By Nariman Gizitdinov
April 17 (Bloomberg) -- Kazakhstan, holder of 3.3 percent of the world's oil, will begin taxing crude exports in 30 days to ensure domestic supplies and raise cash amid a tightening on global credit markets.
The government will introduce a duty of $109.91 a metric ton, or about $15 a barrel, on crude exports, according to an order published today in the government's official newspaper. The government had previously planned to introduce the tax at the start of 2009. The initial tax rate is based on an average world oil price in the first quarter of $714 a ton.
The government will also tax exports of liquid fuel, bitumen and bituminous shale at a rate of $82.20 a ton, according to the order.
President Nursultan Nazarbayev, who built Kazakhstan's investor-friendly reputation in the 1990s by attracting companies such as Chevron Corp. and Exxon Mobil Corp., said on April 10 that the oil export tax will generate 170 billion tenge ($1.4 billion) this year for social spending without tapping financial reserves.
Energy Minister Sauat Mynbayev said in a January report that exports of 27.3 million tons of oil, about 40 percent of last year's output, may be taxed.
Oil producers whose contracts contain a set tax level won't pay the new export duty, Industry Minister Vladimir Shkolnik said on April 8. Mynbayev threatened in January to have such contracts renegotiated.
Lower Profit
Chevron's TengizChevroil LLP and Karachaganak Petroleum Operating BV, led by BG Group Plc and Eni SpA, operate under production-sharing agreements in which duties and taxes are fixed at the time of signing.

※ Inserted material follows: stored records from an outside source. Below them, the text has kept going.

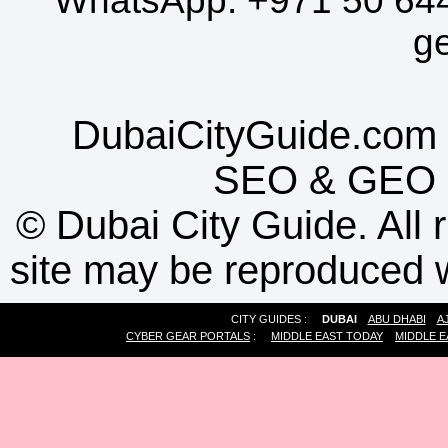
WhatsApp:
+971 50 64
g
DubaiCityGuide.com 
SEO
&
GEO
©
Dubai City Guide. All r
site may be reproduced w
CITY GUIDES :
DUBAI
ABU DHABI
A
CYBER GEAR PORTALS
:
MIDDLE EAST TODAY
MIDDLE E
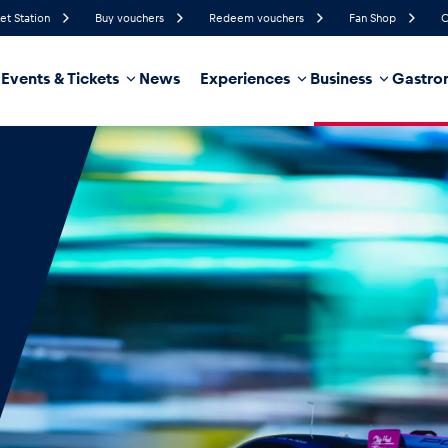
et Station
Buy vouchers
Redeem vouchers
Fan Shop
C
Events & Tickets
News
Experiences
Business
Gastro
50%
Humidity
12 km/h
Wind Speed
35%
Probability of Precipitation
Southeast
Wind Direction
hicle
Business locations
Glossary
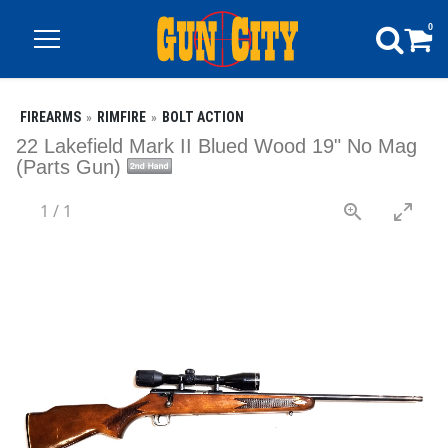
0
FIREARMS
RIMFIRE
BOLT ACTION
22 Lakefield Mark II Blued Wood 19" No Mag
(Parts Gun)
1
/
1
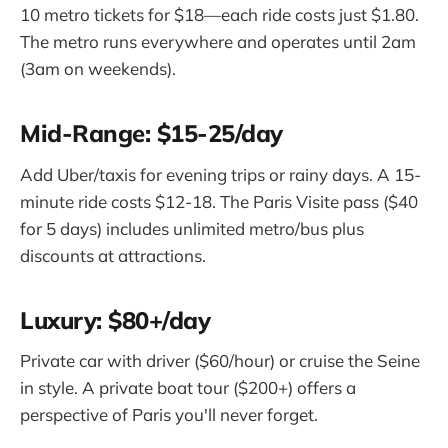
10 metro tickets for $18—each ride costs just $1.80.
The metro runs everywhere and operates until 2am
(3am on weekends).
Mid-Range: $15-25/day
Add Uber/taxis for evening trips or rainy days. A 15-
minute ride costs $12-18. The Paris Visite pass ($40
for 5 days) includes unlimited metro/bus plus
discounts at attractions.
Luxury: $80+/day
Private car with driver ($60/hour) or cruise the Seine
in style. A private boat tour ($200+) offers a
perspective of Paris you'll never forget.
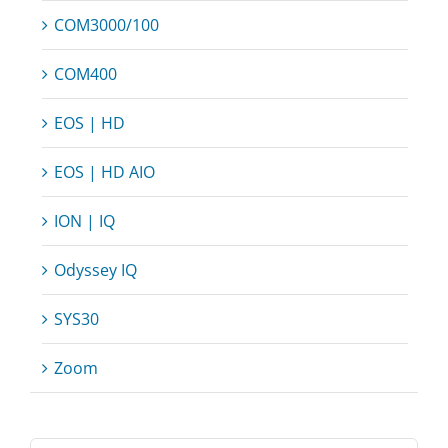
COM3000/100
COM400
EOS | HD
EOS | HD AIO
ION | IQ
Odyssey IQ
SYS30
Zoom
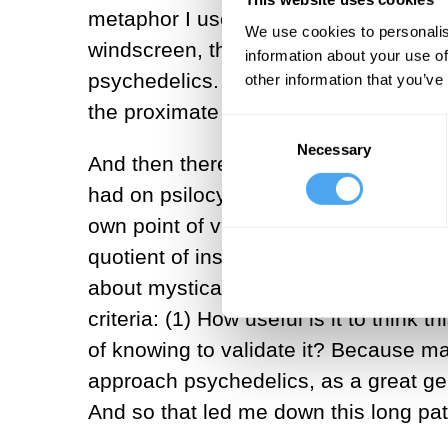
metaphor I use in the book is that ps
We use cookies to personalis
windscreen, there is this phenomenon t
information about your use of
psychedelics. I think a lot of people
other information that you’ve
the proximate inspiration for
A World 
Consent
Necessary
Selection
And then there was a more specific 
had on psilocybin. I had the sensatio
own point of view and agency, and I go
quotient of insights you have on psy
about mystical experience—and he sai
criteria: (1) How useful is it to think
of knowing to validate it? Because ma
approach psychedelics, as a great ge
And so that led me down this long path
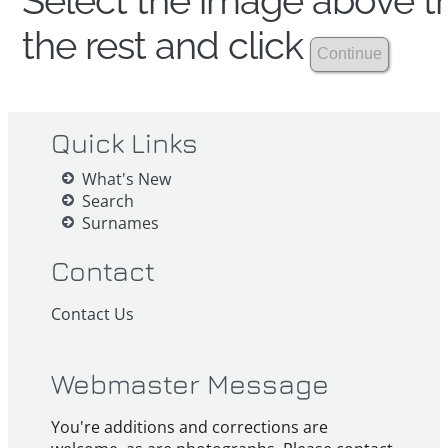
Select the image above th
the rest and click
Quick Links
What's New
Search
Surnames
Contact
Contact Us
Webmaster Message
You're additions and corrections are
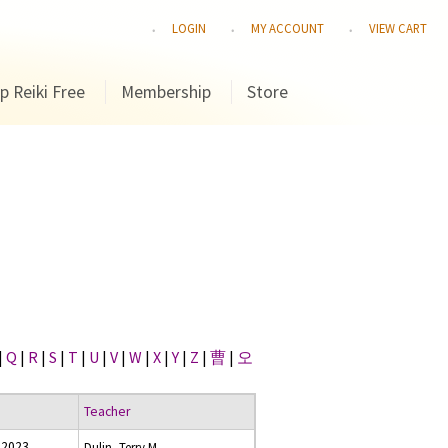
LOGIN
MY ACCOUNT
VIEW CART
p Reiki Free
Membership
Store
|
Q
|
R
|
S
|
T
|
U
|
V
|
W
|
X
|
Y
|
Z
|
曹
|
오
Teacher
 2023
Dulin, Terry M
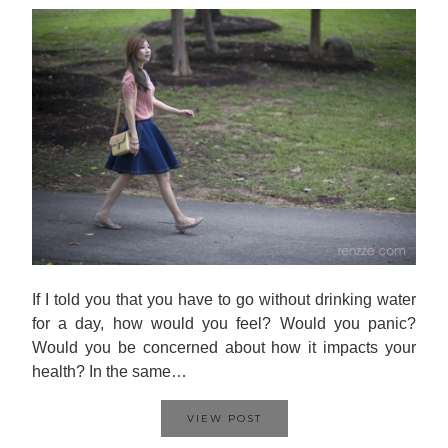
If I told you that you have to go without drinking water
for a day, how would you feel? Would you panic?
Would you be concerned about how it impacts your
health? In the same…
VIEW POST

KazMunaiGas Exploration & Production, a unit of the state oil and gas company, said on April 9 that it may revise its investment plans because of the tax. It estimated the duty could reduce pretax profit by about $800 million a year, while its Kazgermunai and Karazhanbasmunai ventures have customs stability clauses and should be exempt.

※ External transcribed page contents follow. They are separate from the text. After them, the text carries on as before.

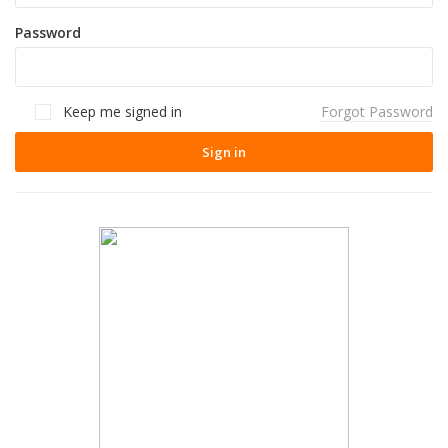
Password
Keep me signed in
Forgot Password
Sign in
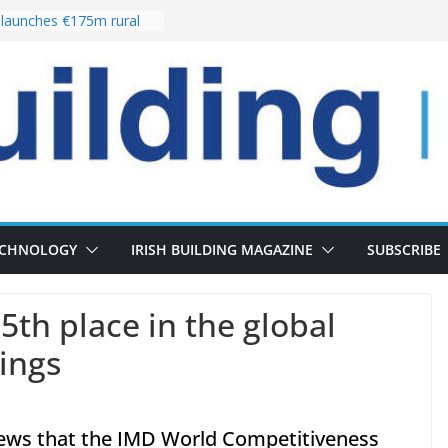
launches €175m rural
tment programme
our choices bring
e
Delivery of 13,000
30 as Pipeline Exceeds
rs leadership team with
irector appointment
s the re-opening of
 Fort following
ECHNOLOGY
IRISH BUILDING MAGAZINE
SUBSCRIBE
5th place in the global
ings
news that the IMD World Competitiveness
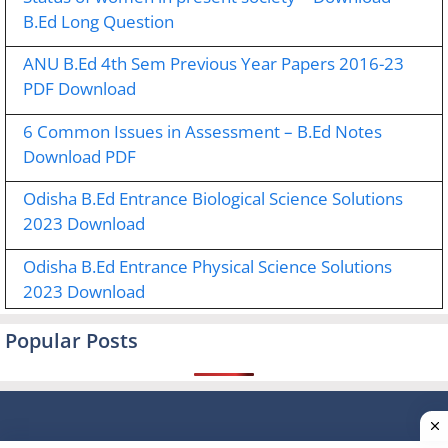
B.Ed Long Question
ANU B.Ed 4th Sem Previous Year Papers 2016-23
PDF Download
6 Common Issues in Assessment – B.Ed Notes
Download PDF
Odisha B.Ed Entrance Biological Science Solutions
2023 Download
Odisha B.Ed Entrance Physical Science Solutions
2023 Download
Popular Posts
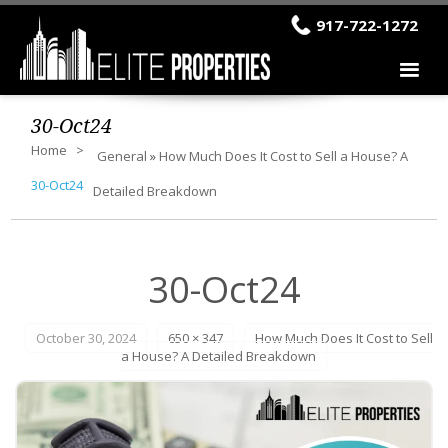
917-722-1272
30-Oct24
Home
General
»
How Much Does It Cost to Sell a House? A
30-Oct24
Detailed Breakdown
30-Oct24
October 30, 2024
650 × 347
How Much Does It Cost to Sell
a House? A Detailed Breakdown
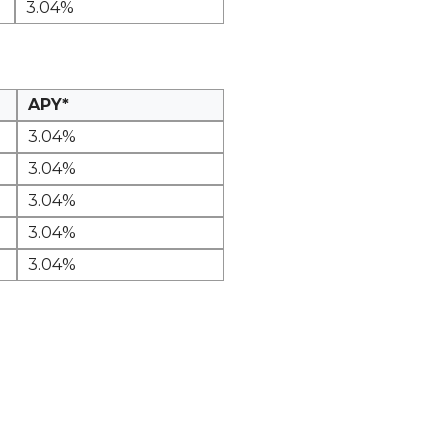
3.04%
APY*
3.04%
3.04%
3.04%
3.04%
3.04%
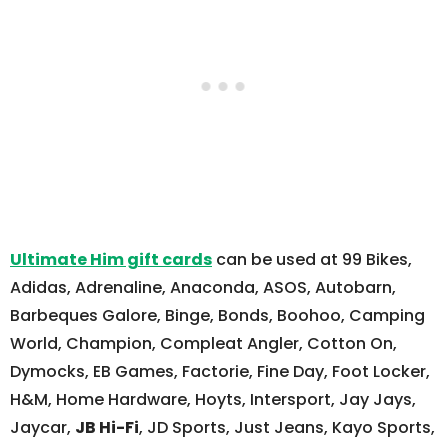
Ultimate Him gift cards
can be used at 99 Bikes,
Adidas, Adrenaline, Anaconda, ASOS, Autobarn,
Barbeques Galore, Binge, Bonds, Boohoo, Camping
World, Champion, Compleat Angler, Cotton On,
Dymocks, EB Games, Factorie, Fine Day, Foot Locker,
H&M, Home Hardware, Hoyts, Intersport, Jay Jays,
Jaycar,
JB Hi-Fi
, JD Sports, Just Jeans, Kayo Sports,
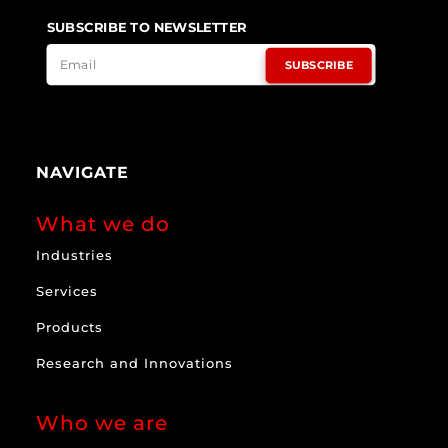
SUBSCRIBE TO NEWSLETTER
SUBSCRIBE
NAVIGATE
What we do
Industries
Services
Products
Research and Innovations
Who we are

If the average oil price exceeds $876 a ton, the tax will rise to $196.03 a ton plus 61.34 percent of every dollar above $876. When the average price per ton is between $876 and $766.5, the tax will be $134.9 plus 55.82 percent of every dollar above $766.5. With an average price of between $766.5 and $657, the tax will be $81.81 a ton plus 48.48 percent of every dollar above $657. Three other tax levels for lower average price ranges were also set.